The answer must consist of every line from the data that holds "VIDEO".
────
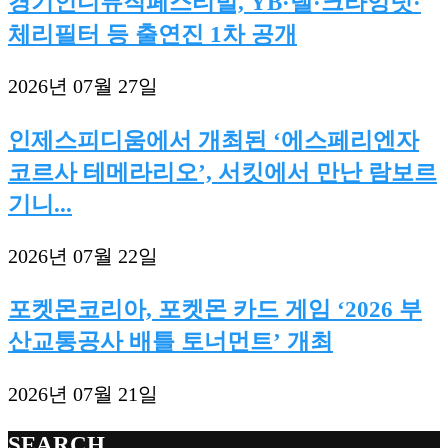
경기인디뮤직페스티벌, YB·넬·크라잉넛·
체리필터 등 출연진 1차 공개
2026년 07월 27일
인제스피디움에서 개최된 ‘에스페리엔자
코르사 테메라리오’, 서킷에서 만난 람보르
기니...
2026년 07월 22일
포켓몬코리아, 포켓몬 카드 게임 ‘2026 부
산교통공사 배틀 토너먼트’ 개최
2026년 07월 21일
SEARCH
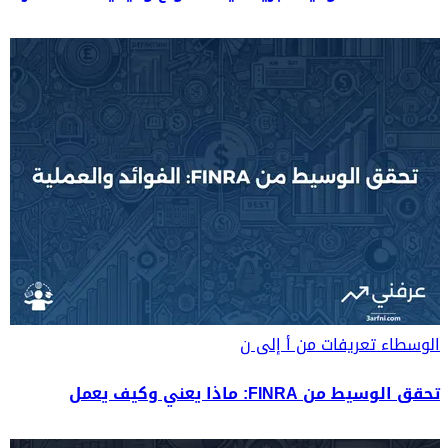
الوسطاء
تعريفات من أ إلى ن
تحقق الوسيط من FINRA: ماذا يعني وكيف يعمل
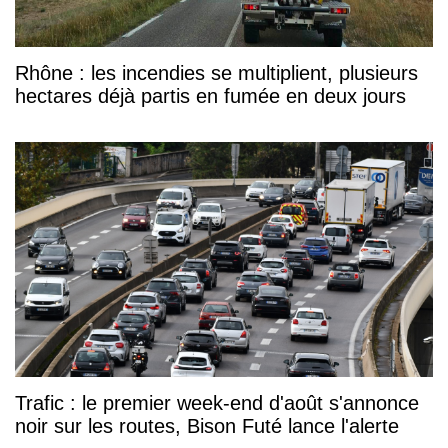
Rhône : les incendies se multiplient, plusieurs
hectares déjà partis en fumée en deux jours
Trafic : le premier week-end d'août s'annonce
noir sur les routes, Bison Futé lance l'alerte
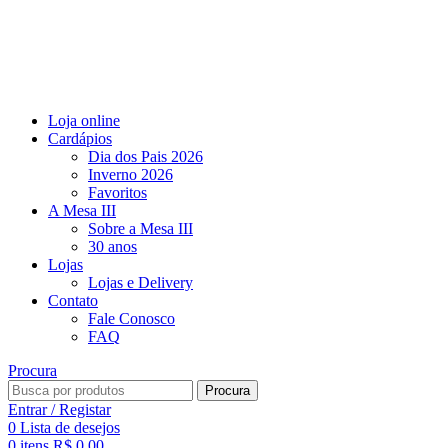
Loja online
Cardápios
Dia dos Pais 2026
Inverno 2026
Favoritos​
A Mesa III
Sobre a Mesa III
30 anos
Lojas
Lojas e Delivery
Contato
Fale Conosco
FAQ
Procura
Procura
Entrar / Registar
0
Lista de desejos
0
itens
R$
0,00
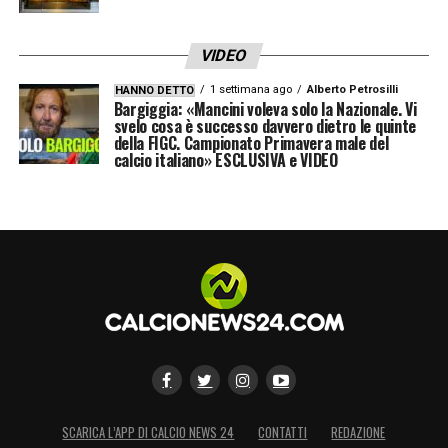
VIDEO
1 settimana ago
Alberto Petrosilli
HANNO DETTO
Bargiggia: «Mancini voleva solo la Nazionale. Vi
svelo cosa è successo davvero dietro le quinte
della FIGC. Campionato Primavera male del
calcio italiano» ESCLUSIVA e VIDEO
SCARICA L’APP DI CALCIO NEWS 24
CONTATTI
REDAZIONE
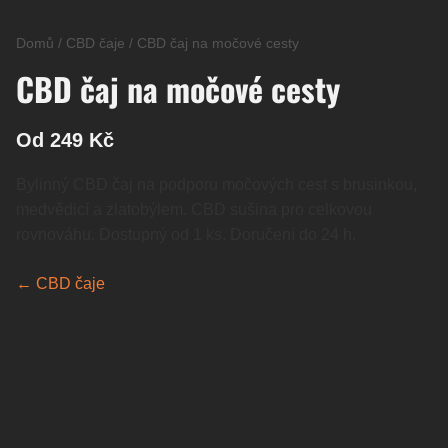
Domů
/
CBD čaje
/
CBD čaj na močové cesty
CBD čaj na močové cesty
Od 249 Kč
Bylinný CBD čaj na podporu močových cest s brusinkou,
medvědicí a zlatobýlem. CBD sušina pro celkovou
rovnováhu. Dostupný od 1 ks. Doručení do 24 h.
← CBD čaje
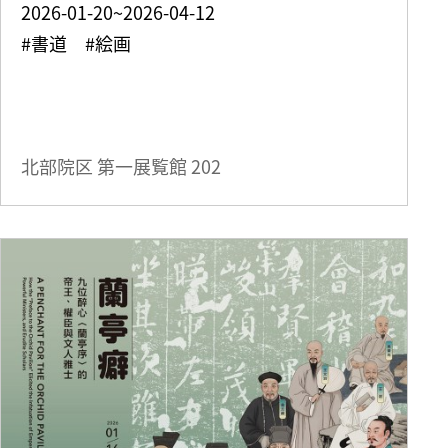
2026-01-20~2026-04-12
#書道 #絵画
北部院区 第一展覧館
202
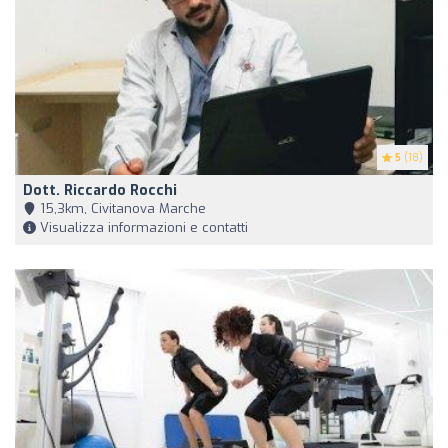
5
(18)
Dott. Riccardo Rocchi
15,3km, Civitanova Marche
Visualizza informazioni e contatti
────
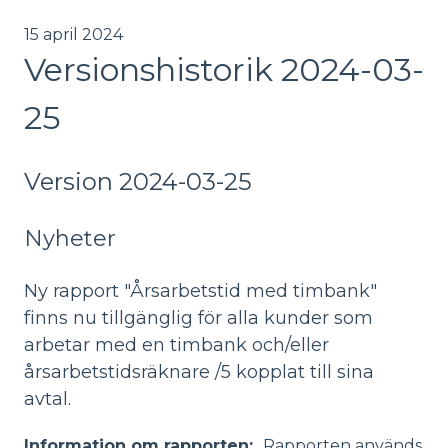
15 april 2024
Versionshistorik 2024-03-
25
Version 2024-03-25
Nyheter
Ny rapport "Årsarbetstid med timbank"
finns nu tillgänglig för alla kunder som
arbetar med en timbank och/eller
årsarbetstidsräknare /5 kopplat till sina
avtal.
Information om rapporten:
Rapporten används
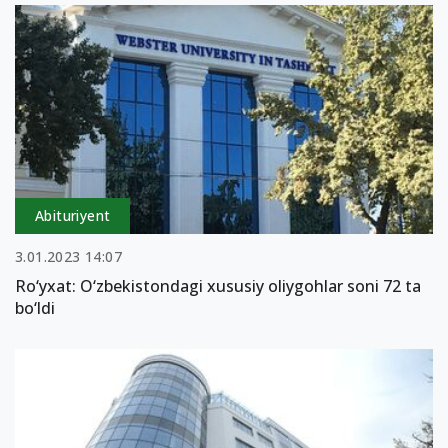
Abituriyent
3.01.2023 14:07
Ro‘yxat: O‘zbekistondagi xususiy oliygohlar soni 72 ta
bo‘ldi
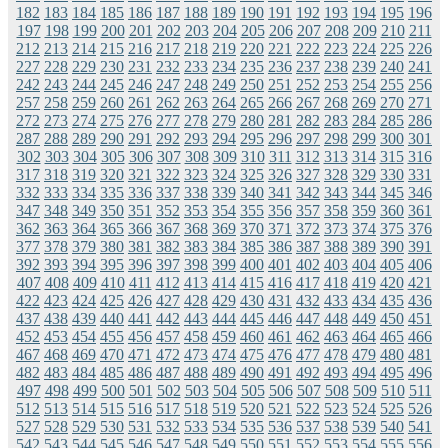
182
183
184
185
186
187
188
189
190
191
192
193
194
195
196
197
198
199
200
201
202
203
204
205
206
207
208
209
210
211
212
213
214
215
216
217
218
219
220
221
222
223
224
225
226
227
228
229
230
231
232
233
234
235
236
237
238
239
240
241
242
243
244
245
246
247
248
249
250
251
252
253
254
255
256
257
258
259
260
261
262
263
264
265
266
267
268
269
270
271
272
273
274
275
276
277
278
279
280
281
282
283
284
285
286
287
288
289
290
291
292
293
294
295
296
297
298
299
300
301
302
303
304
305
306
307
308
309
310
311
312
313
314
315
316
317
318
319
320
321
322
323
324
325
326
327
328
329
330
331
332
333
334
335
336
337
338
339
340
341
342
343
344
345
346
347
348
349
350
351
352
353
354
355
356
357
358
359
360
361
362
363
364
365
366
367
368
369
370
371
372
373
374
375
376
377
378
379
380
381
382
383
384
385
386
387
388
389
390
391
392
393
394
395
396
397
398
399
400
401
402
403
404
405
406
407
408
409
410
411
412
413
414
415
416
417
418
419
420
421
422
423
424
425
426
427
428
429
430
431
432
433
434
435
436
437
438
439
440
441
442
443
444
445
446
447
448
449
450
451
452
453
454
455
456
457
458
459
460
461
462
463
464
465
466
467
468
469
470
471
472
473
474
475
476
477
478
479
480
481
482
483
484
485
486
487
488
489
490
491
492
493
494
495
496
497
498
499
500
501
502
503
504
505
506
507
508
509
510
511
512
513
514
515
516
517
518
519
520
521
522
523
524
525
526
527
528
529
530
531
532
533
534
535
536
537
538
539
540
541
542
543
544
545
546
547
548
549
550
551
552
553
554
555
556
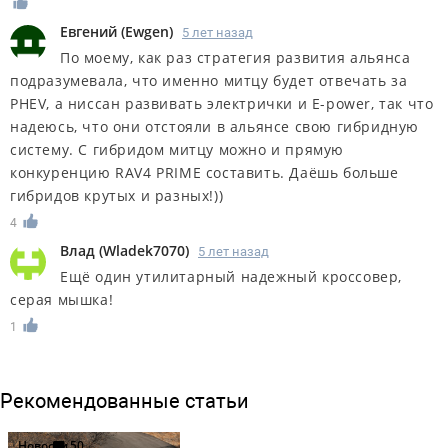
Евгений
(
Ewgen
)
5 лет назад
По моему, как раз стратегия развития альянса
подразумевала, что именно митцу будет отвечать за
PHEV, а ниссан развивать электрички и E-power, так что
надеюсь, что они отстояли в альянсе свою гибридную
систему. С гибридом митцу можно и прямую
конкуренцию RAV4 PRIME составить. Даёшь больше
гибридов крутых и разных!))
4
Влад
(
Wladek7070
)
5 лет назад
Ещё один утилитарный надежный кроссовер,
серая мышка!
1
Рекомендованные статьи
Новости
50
────
# Solution for this exercise
VIDEO
calcio italiano» ESCLUSIVA e VIDEO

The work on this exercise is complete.